Noah’s cool with this, he’s secure. Caleb, despite not liking Grace all that much, is intensely jealous and resentful of the close relationship Isaac has with their mother. In a different life, that could have been him.

Isaac is mentally wounded from the war, some strain of PTSD. In the Army, he was a Ranger, and now he wants to explore the woods of the Land. He also isn’t that interested in the belief system, and in time that will come to the fore and get him in trouble. He’s using Briggs Land as a way to hide out from reality.

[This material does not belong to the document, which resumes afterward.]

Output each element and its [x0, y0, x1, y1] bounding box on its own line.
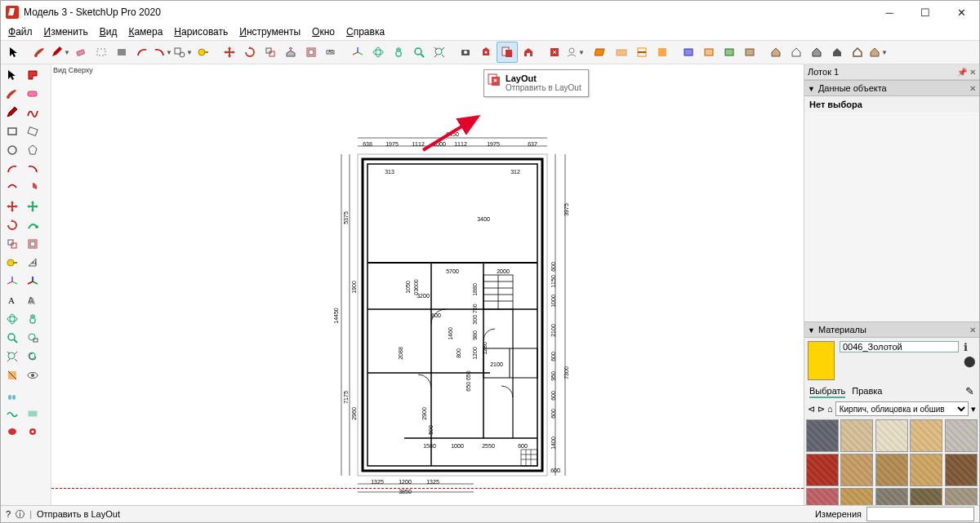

Daniel Zigler is a career agent, honest and dedicated, and what is first presented as a pretty bland task — sit on the Briggs situation while Jim’s deal is being negotiated — he manages to turn into something larger. It was his father who helped lock up Jim Briggs decades ago, and his father always felt there was more to the Briggs than met the eye. In a post-9/11 world, it’s relatively easy for Zigler to talk his bosses into giving him a few weeks to look into the family for any extremist activity. He jumps into it with gusto, liberating dozens of boxes of files from storage and relocating to the area.

As he learns more and more about Grace, and as Grace herself starts to make more and more noise as the new boss, Zigler’s professionalism starts to get sloppy. He blurs the line, he engages with Grace, and in time, even helps her out of tough spots.

Andrea Nolan, Zigler’s partner, only sees black and white in regards to Grace, as Zigler recognizes shades of gray. To her, the Briggs are straight up terrorists, and she starts to get more and more annoyed as Zigler breaks protocol.

Briggs Land #1 is due 8/17 from Dark Horse.